1867 Total exports and imports of Canada and Newfoundland$139,202,615
1868.....................ditto ..........................................................................$139,595,615
1869.....................ditto ..........................................................................$142,240,897
1870.....................ditto ..........................................................................$161,275,538
1871.....................ditto ..........................................................................$184,852,006
1872.....................ditto ..........................................................................$205,339,943
1873.....................ditto ..........................................................................$235,301,203
Total Foreign Commerce in seven years…………. $1,207,807,817

Thus the immediate effect of the repeal of the Reciprocity Treaty was to draw the British provinces into closer union; while, as appears from official returns, the interchange of traffic, which from 1820 to 1866 had been largely in favor of the States, underwent so great a change from 1866 to 1873 as to show a balance against the United States, and it favor of Canada, in value $51,875,008. wheat, flour, provisions, and other articles, which were formerly sold to New York and Boston houses, are now sent through Canadians channels, direct to the maritime provinces to Newfoundland, the West Indies, South America, and to Great Britain; and Canada thus enters into competition with the United States in its own foreign markets. Mr E.H. Derby, special commissioner of the Untied States, Treasury, makes this admission as to the effect of the treaty on a single port: - "The commerce of Boston affected by the Reciprocity Treaty exceeds $27,000,000 annually, namely,, - import from and exports to the maritime provinces, $6,000,000; outfits and returns in deep-sea fisheries, $11,000,000; imports of wool, grain, and animals across the frontier of Canada and entered there, with returns, at least $10,000,000." With the union of the maritime provinces to those on the St Lawrence, Canada has passed from the condition of an inland colony, dependent on the good will or the interested aims of a foreign rival, to the position of the fifth maritime nation of the world.
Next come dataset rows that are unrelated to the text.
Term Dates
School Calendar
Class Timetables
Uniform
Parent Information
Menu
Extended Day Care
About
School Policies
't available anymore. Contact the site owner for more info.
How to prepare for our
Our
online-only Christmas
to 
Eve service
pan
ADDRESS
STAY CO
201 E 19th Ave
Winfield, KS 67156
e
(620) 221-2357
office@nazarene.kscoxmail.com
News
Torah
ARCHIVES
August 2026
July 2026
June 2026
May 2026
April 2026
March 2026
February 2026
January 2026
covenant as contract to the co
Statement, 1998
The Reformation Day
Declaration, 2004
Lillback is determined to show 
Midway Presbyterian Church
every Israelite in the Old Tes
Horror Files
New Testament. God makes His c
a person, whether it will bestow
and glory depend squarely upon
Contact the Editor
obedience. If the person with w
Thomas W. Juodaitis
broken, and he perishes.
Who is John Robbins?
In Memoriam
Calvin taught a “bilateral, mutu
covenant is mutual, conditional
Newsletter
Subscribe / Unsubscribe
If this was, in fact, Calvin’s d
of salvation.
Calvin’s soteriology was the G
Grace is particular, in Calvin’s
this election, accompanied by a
The fisheries more than all else have laid the foundation of the industrial progress of the eastern provinces, and in the men who now sail their fishing fleets Canada has acquired the elements of a powerful marine, which, in any national exigency, will be found to add no less to the defensive strength of the Dominion, than it now does to its commercial enterprise.
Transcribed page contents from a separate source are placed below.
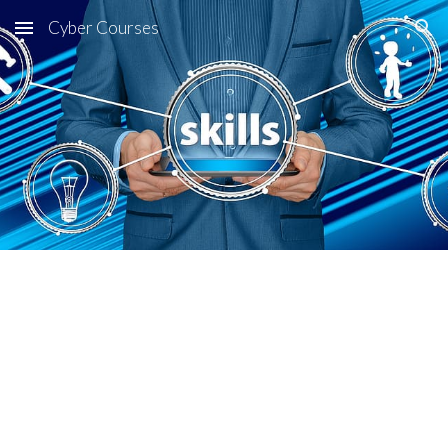
Cyber Courses
Skip to main content
Skip to navigation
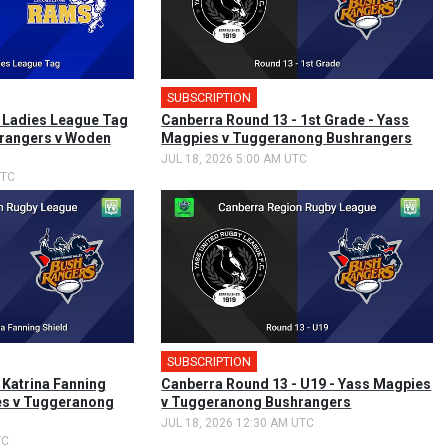
SUBSCRIPTION
🎤
 Ladies League Tag
Canberra Round 13 - 1st Grade - Yass
rangers v Woden
Magpies v Tuggeranong Bushrangers
JUL 18, 2026 5:00 AM UTC
UTC
SUBSCRIPTION
 Katrina Fanning
Canberra Round 13 - U19 - Yass Magpies
es v Tuggeranong
v Tuggeranong Bushrangers
JUL 18, 2026 12:30 AM UTC
TC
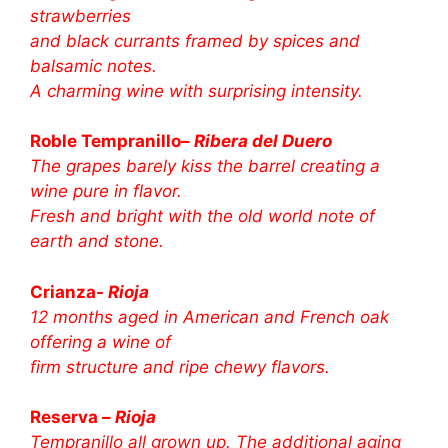
strawberries
and black currants framed by spices and
balsamic notes.
A charming wine with surprising intensity.
Roble Tempranillo–
Ribera del Duero
The grapes barely kiss the barrel creating a
wine pure in flavor.
Fresh and bright with the old world note of
earth and stone.
Crianza-
Rioja
12 months aged in American and French oak
offering a wine of
firm structure and ripe chewy flavors.
Reserva –
Rioja
Tempranillo all grown up. The additional aging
By right of seniority the province of Quebec claims the first place among the sister provinces of the Dominion, though Nova Scotia may dispute with her the claim of earliest settlement. Among the cities of the Dominion it is probable also that Montreal will retain the pre-eminence by reason of the unparalleled advantages of her geographical position for commercial purposes. In numbers, wealth, and productive industry, however, the foremost rank is at present due to the province of Ontario. Referring to separate articles for a detailed description of each province, we confine ourselves here to what concerns the Dominion as a whole.